• Task details
State the number of lines in the following material that contain the string "publique", and nothing else.

******

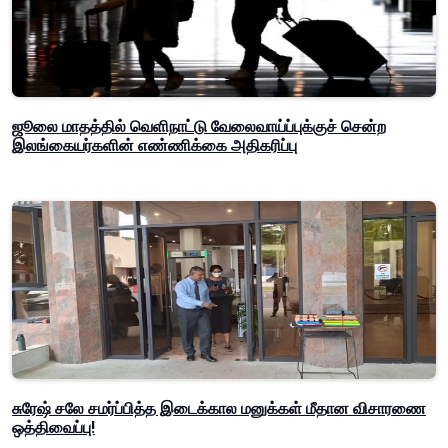
ஜூலை மாதத்தில் வெளிநாட்டு வேலைவாய்ப்புக்குச் சென்ற
இலங்கையர்களின் எண்ணிக்கை அதிகரிப்பு
சுரேஷ் சலே சமர்ப்பித்த இடைக்கால மனுக்கள் மீதான விசாரணை
ஒத்திவைப்பு!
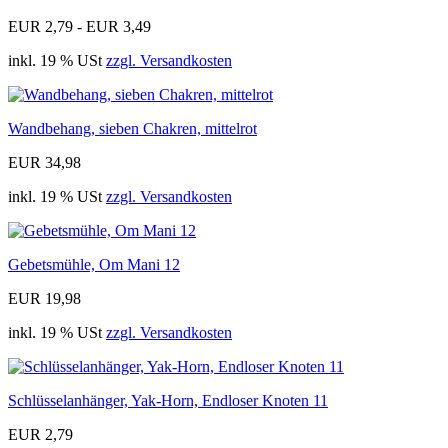
EUR 2,79 - EUR 3,49
inkl. 19 % USt
zzgl. Versandkosten
Wandbehang, sieben Chakren, mittelrot
EUR 34,98
inkl. 19 % USt
zzgl. Versandkosten
Gebetsmühle, Om Mani 12
EUR 19,98
inkl. 19 % USt
zzgl. Versandkosten
Schlüsselanhänger, Yak-Horn, Endloser Knoten 11
EUR 2,79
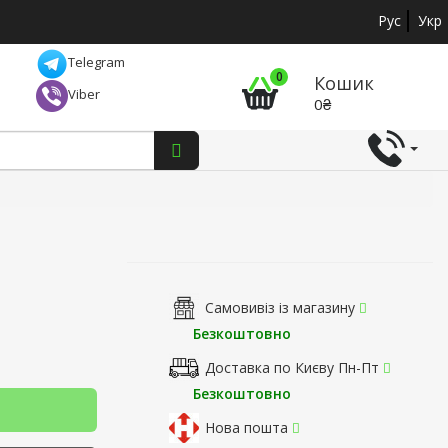
Рус
Укр
Telegram
0
Кошик
Viber
0₴
Самовивіз із магазину
Безкоштовно
Доставка по Києву Пн-Пт
Безкоштовно
Нова пошта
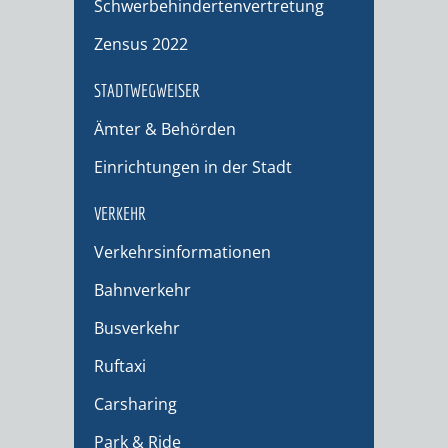
Schwerbehindertenvertretung
Zensus 2022
STADTWEGWEISER
Ämter & Behörden
Einrichtungen in der Stadt
VERKEHR
Verkehrsinformationen
Bahnverkehr
Busverkehr
Ruftaxi
Carsharing
Park & Ride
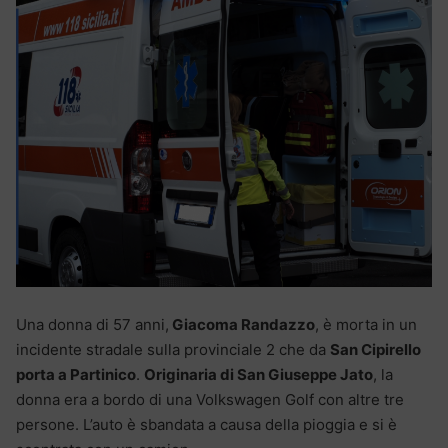
Una donna di 57 anni,
Giacoma Randazzo
, è morta in un
incidente stradale sulla provinciale 2 che da
San Cipirello
porta a Partinico
.
Originaria di San Giuseppe Jato
, la
donna era a bordo di una Volkswagen Golf con altre tre
persone. L’auto è sbandata a causa della pioggia e si è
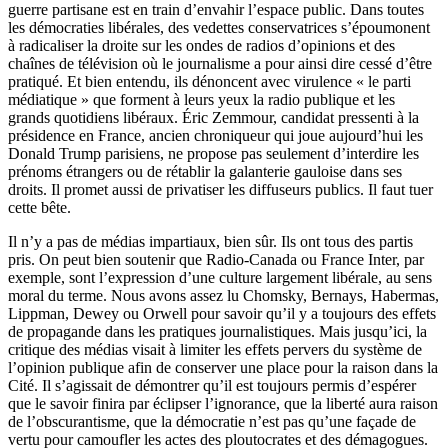
guerre partisane est en train d’envahir l’espace public. Dans toutes
les démocraties libérales, des vedettes conservatrices s’époumonent
à radicaliser la droite sur les ondes de radios d’opinions et des
chaînes de télévision où le journalisme a pour ainsi dire cessé d’être
pratiqué. Et bien entendu, ils dénoncent avec virulence « le parti
médiatique » que forment à leurs yeux la radio publique et les
grands quotidiens libéraux. Éric Zemmour, candidat pressenti à la
présidence en France, ancien chroniqueur qui joue aujourd’hui les
Donald Trump parisiens, ne propose pas seulement d’interdire les
prénoms étrangers ou de rétablir la galanterie gauloise dans ses
droits. Il promet aussi de privatiser les diffuseurs publics. Il faut tuer
cette bête.
Il n’y a pas de médias impartiaux, bien sûr. Ils ont tous des partis
pris. On peut bien soutenir que Radio-Canada ou France Inter, par
exemple, sont l’expression d’une culture largement libérale, au sens
moral du terme. Nous avons assez lu Chomsky, Bernays, Habermas,
Lippman, Dewey ou Orwell pour savoir qu’il y a toujours des effets
de propagande dans les pratiques journalistiques. Mais jusqu’ici, la
critique des médias visait à limiter les effets pervers du système de
l’opinion publique afin de conserver une place pour la raison dans la
Cité. Il s’agissait de démontrer qu’il est toujours permis d’espérer
que le savoir finira par éclipser l’ignorance, que la liberté aura raison
de l’obscurantisme, que la démocratie n’est pas qu’une façade de
vertu pour camoufler les actes des ploutocrates et des démagogues.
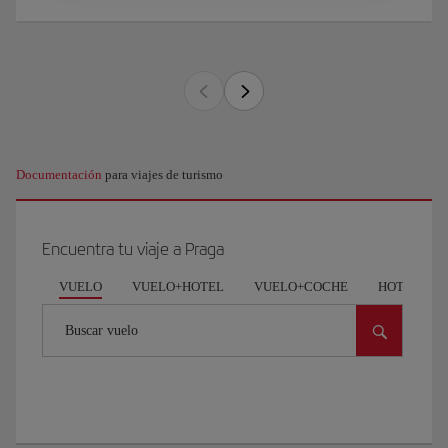
Documentación
para viajes de turismo
Encuentra tu viaje a Praga
VUELO
VUELO+HOTEL
VUELO+COCHE
HOTEL
Buscar vuelo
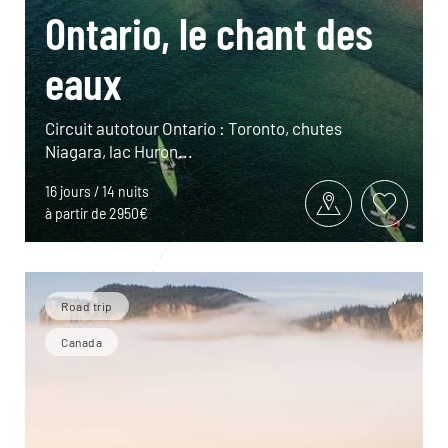
Ontario, le chant des
eaux
Circuit autotour Ontario : Toronto, chutes
Niagara, lac Huron...
16 jours / 14 nuits
à partir de 2950€
Road trip
Canada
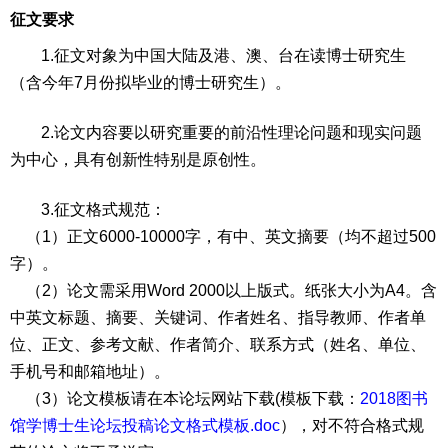
征文要求
1.征文对象为中国大陆及港、澳、台在读博士研究生
（含今年7月份拟毕业的博士研究生）。
2.论文内容要以研究重要的前沿性理论问题和现实问题
为中心，具有创新性特别是原创性。
3.征文格式规范：
（1）正文6000-10000字，有中、英文摘要（均不超过500
字）。
（2）论文需采用Word 2000以上版式。纸张大小为A4。含
中英文标题、摘要、关键词、作者姓名、指导教师、作者单
位、正文、参考文献、作者简介、联系方式（姓名、单位、
手机号和邮箱地址）。
（3）论文模板请在本论坛网站下载(模板下载：
2018图书
馆学博士生论坛投稿论文格式模板.doc
），对不符合格式规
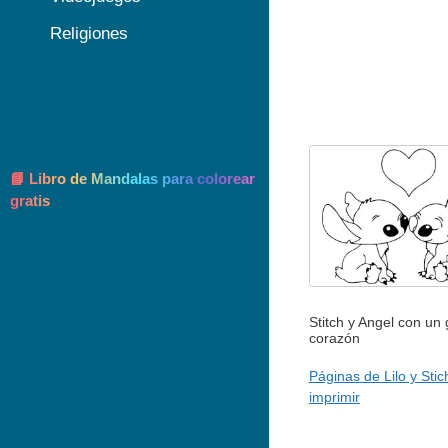
Religiones
📘 Libro de Mandalas para colorear
gratis
Stitch y Angel con un
corazón
Páginas de Lilo y Stic
imprimir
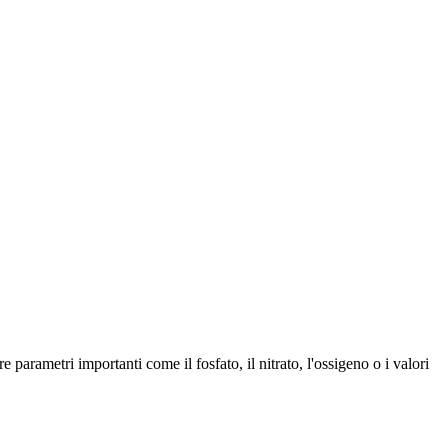
e parametri importanti come il fosfato, il nitrato, l'ossigeno o i valori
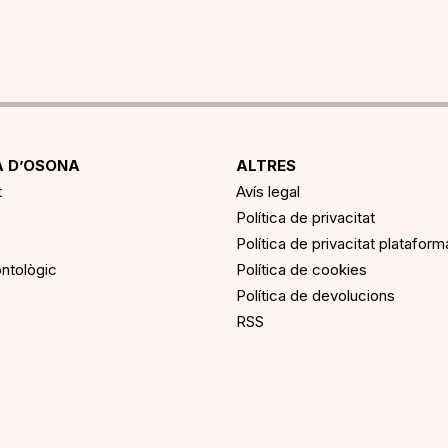
 D’OSONA
ALTRES
t
Avís legal
Política de privacitat
Política de privacitat platafor
ntològic
Política de cookies
Política de devolucions
RSS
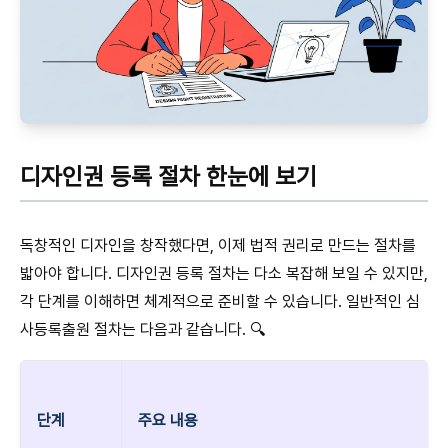
디자인권 등록 절차 한눈에 보기
독창적인 디자인을 창작했다면, 이제 법적 권리로 만드는 절차를
밟아야 합니다. 디자인권 등록 절차는 다소 복잡해 보일 수 있지만,
각 단계를 이해하면 체계적으로 준비할 수 있습니다. 일반적인 심
사등록출원 절차는 다음과 같습니다. 🔍
단계
주요 내용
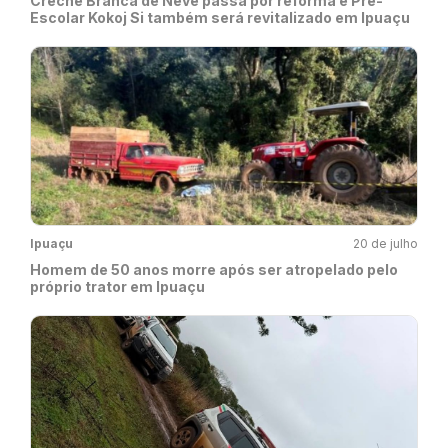
Creche Branca de Neve passa por reforma e Pré-
Escolar Kokoj Si também será revitalizado em Ipuaçu
Ipuaçu
20 de julho
Homem de 50 anos morre após ser atropelado pelo
próprio trator em Ipuaçu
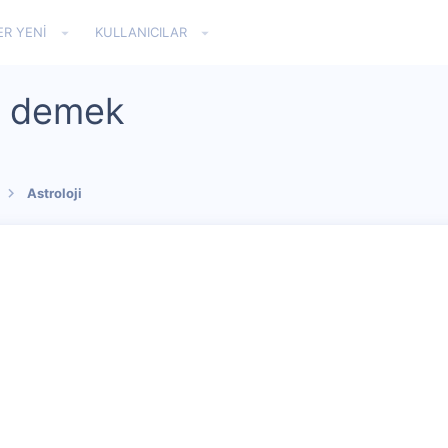
ER YENI
KULLANICILAR
ne demek
Astroloji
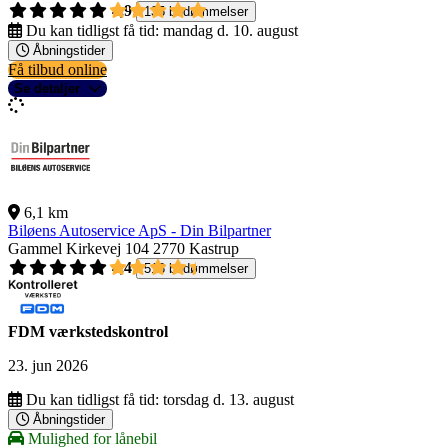
4,9
135 bedømmelser
Du kan tidligst få tid:
mandag d. 10. august
Åbningstider
Få tilbud online
Se detaljer
6,1 km
Biløens Autoservice ApS - Din Bilpartner
Gammel Kirkevej 104
2770 Kastrup
4,4
518 bedømmelser
FDM værkstedskontrol
23. jun 2026
Du kan tidligst få tid:
torsdag d. 13. august
Åbningstider
Mulighed for lånebil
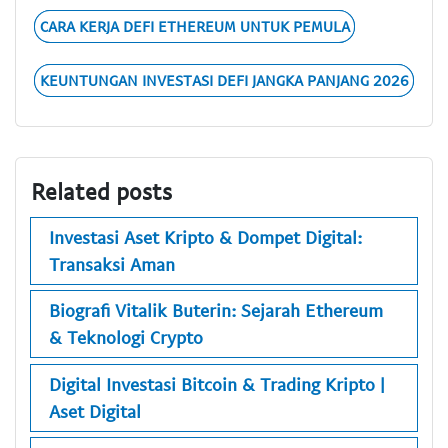
CARA KERJA DEFI ETHEREUM UNTUK PEMULA
KEUNTUNGAN INVESTASI DEFI JANGKA PANJANG 2026
Related posts
Investasi Aset Kripto & Dompet Digital:
Transaksi Aman
Biografi Vitalik Buterin: Sejarah Ethereum
& Teknologi Crypto
Digital Investasi Bitcoin & Trading Kripto |
Aset Digital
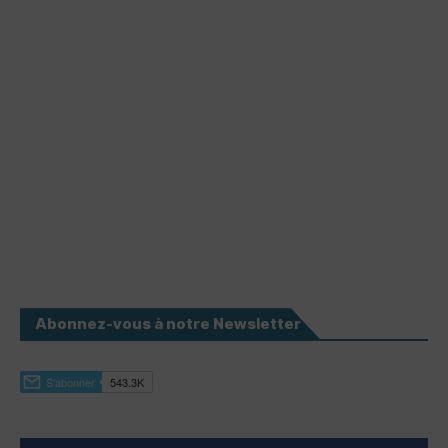
Abonnez-vous à notre Newsletter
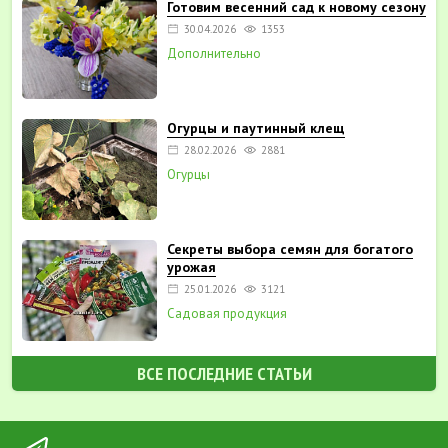
Готовим весенний сад к новому сезону
30.04.2026
1353
Дополнительно
Огурцы и паутинный клещ
28.02.2026
2881
Огурцы
Секреты выбора семян для богатого
урожая
25.01.2026
3121
Садовая продукция
ВСЕ ПОСЛЕДНИЕ СТАТЬИ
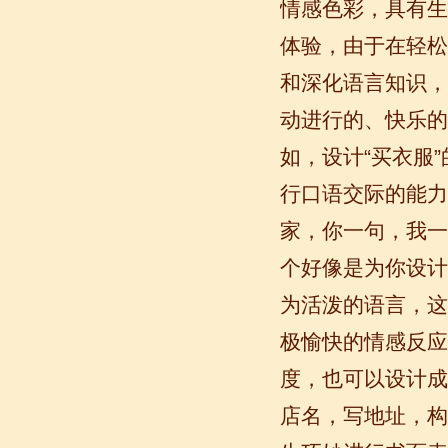
情感色彩，具有生
体验，由于在轻松
和深化语言知识，
动进行的、快乐的
如，设计“买衣服
行口语交际的能力
家，你一句，我一句
个好像是为你设计
无锡语风汉语优秀汉语学生
Victoria
为活泼的语言，这
维多利亚Victoria，来自德国的一位11岁
极愉快的情感反应
的小女孩 ,现读于语风汉语高级2AII班。
自2011年3月Victoria进入语风汉语这个
度，也可以设计成
大家庭，不知...
店名，写地址，构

******

• Solved problem
2